The Prestige
“Are you watching closely?”
In 2006 my view of film was changing dramatically. I had just stepped into the world of classic cinema, coming from liking blockbuster movies that didn’t really require much thinking, much thought after the fact, movies were just movies to me. I then discovered films such as The Godfather, Goodfellas, On the Waterfront, and Raging Bull. I was maturing as a viewer, consuming a different type of entertainment. It wasn’t until I saw The Prestige, however, that the way I viewed films was changed forever.
Once I finished watching Nolan’s tale of rival magicians, I realised for the first time that film could contain something more, something behind what was presented, that cinema could be tricky, devious, that a piece of drama could lead you in one direction and then pull the rug out from under your feet the very next. In 2006 I realised what I liked, what I wanted from a movie experience. For the first time I knew that a director, a writer, could orchestrate deceptively from behind the scenes, and that the person making this particular film was very clever indeed, much smarter than me.
I was left scratching my head, with a grin from ear to ear after Alfred Borden (Bale) made his big reveal towards the end of the film. I knew I had just seen something very special, something that I enjoyed very much. The moment when Borden is about to be hung, seemingly at the bottom of the barrel, with no way out, the moment where he delivers his final words, “Abracadabra”, before pulling back the curtain in front of the audience’s very eyes, along with those of his fierce on screen rival Angier (Jackman), and then dismantling his enemy’s world in the space of ten seconds, was pure magic.
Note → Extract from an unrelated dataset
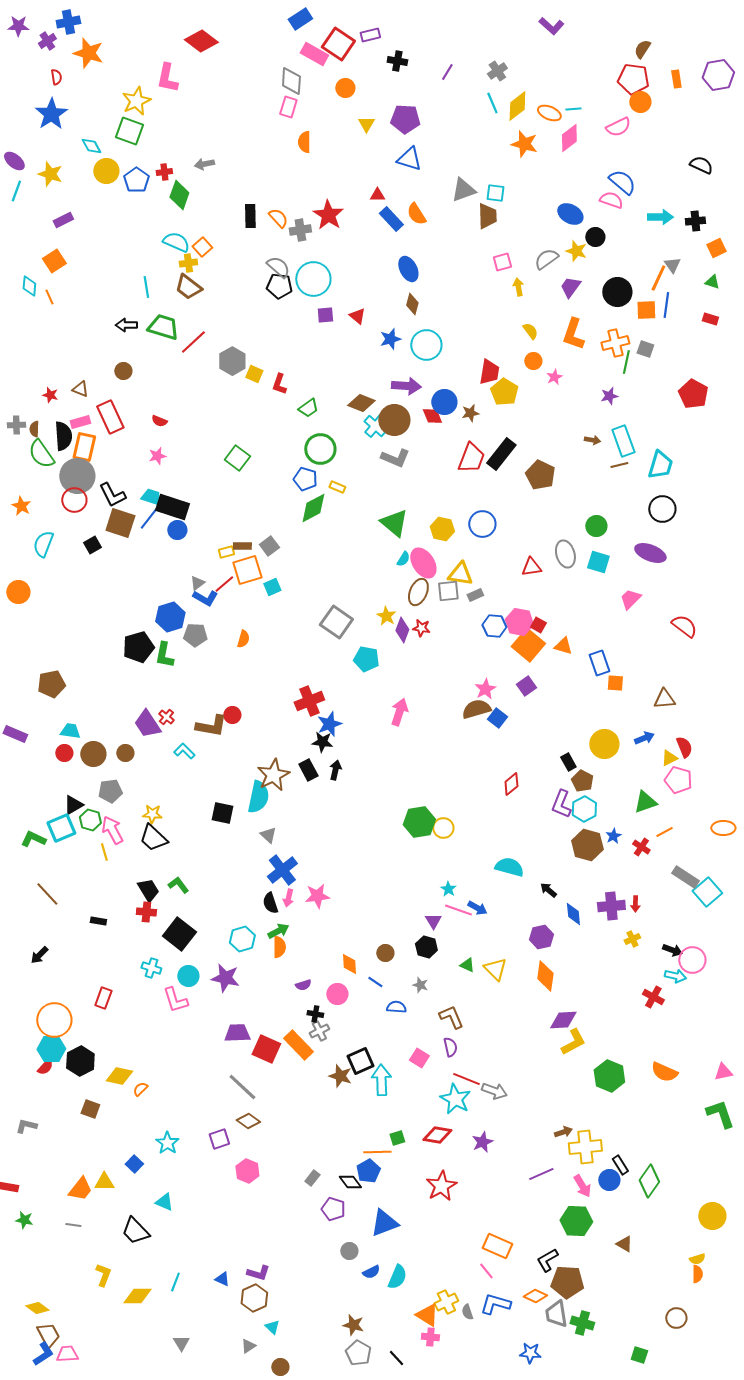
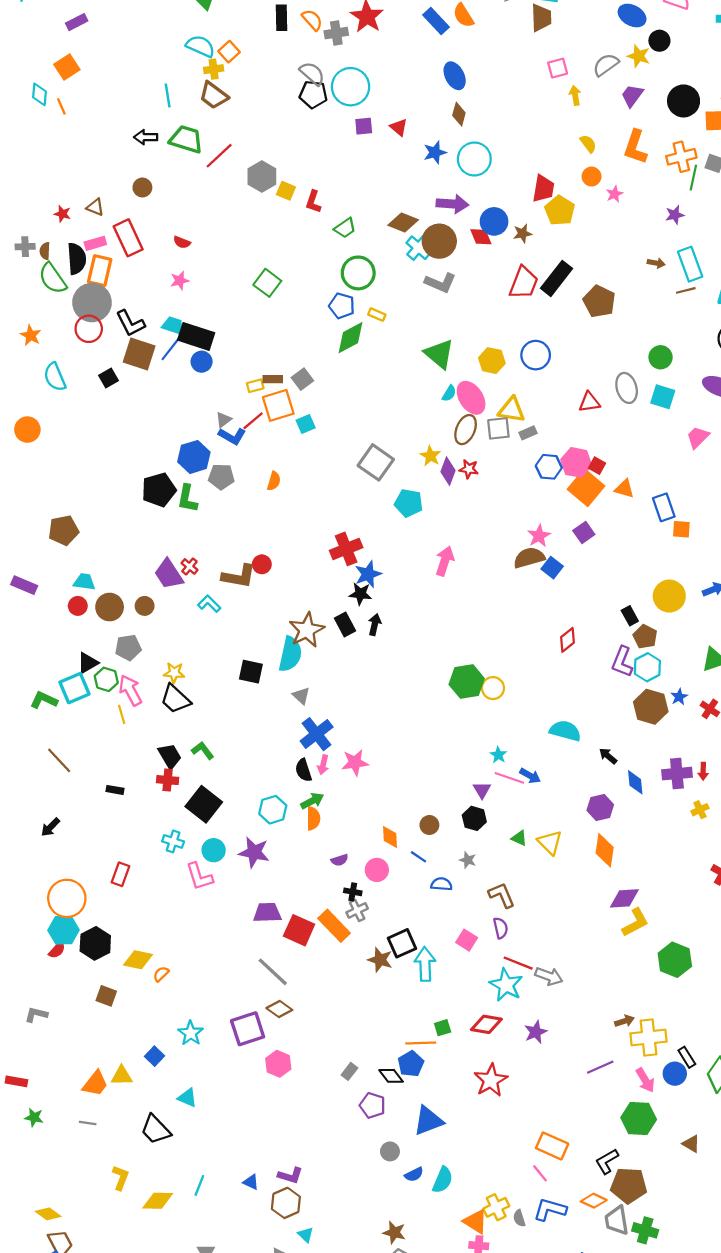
cyan semicircle: (43, 544) -> (55, 377), turned -44
purple square: (219, 1139) -> (248, 1029), size x1.5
I was tricked. Angier was tricked. We were all deceived by not one but two illusionists, two kings of deception: Alfred Borden and Christopher Nolan.
The film boasts a wonderful cast, much like all of Nolan’s films, and much like in these past movies, many familiar faces appear, but it is the chemistry and the enigmatic battle of personalities between Bale and Jackman that set the film on fire, bringing the script that was so deftly written to life. This whole film is a con, one long magic trick. Nolan even has the audacity to tell us that he is playing a fast one on us twice at the start of the film, yet none of us believed him, we weren’t willing to see what was right in front of our eyes. The very first words spoken by Alfred Borden, “Are you watching closely?”, surely should have been a warning. Or it at least should have been when Michael Caine’s senior magician explains how the trick works, explaining in relative detail what is about to happen to all of us: “It’s not enough to make something disappear; you have to bring something back.” It was all there, all ready for us to unpack, but we weren’t ready, none of us were expecting to be duped so expertly by tricksters at the top of their game.
Once the events of the film had somewhat settled in over the coming days and weeks, I knew where my future taste in films would lie. I started seeking out similar works, including Nolan’s very own Memento, another masterwork of misrepresentation and one of the finest accounts of unreliable narration in film history. Because of Nolan’s work on The Prestige, I was turned onto such classics as Mulholland Drive and The Usual Suspects. I had found my wheelhouse; I knew what I wanted from a film. I wanted to think, I wanted to be shown something that might not be quite what it seems, I wanted to be shown something that mirrors the way real life behaves, the way things aren’t always clear, that sometimes what is right before your eyes is the last thing you see. I wasn’t watching closely before I saw The Prestige, but I am now.